WHAT YOU WILL DO :: Word for word, restate the lines from the top of the records below through the line with "A edição 47", both included, with no pictures in the result.

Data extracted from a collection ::

=== Begin Enclosure ===

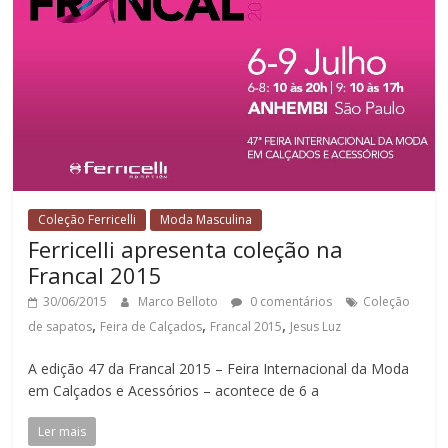
Coleção Ferricelli
Moda Masculina
Ferricelli apresenta coleção na
Francal 2015
30/06/2015
Marco Belloto
0 comentários
Coleção
,
,
,
de sapatos
Feira de Calçados
Francal 2015
Jesus Luz
A edição 47 da Francal 2015 – Feira Internacional da Moda
em Calçados e Acessórios – acontece de 6 a
Ler mais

=== End Enclosure ===

EXERCISE ANSWER ::
Coleção Ferricelli
Moda Masculina
Ferricelli apresenta coleção na
Francal 2015
30/06/2015
Marco Belloto
0 comentários
Coleção
,
,
,
de sapatos
Feira de Calçados
Francal 2015
Jesus Luz
A edição 47 da Francal 2015 – Feira Internacional da Moda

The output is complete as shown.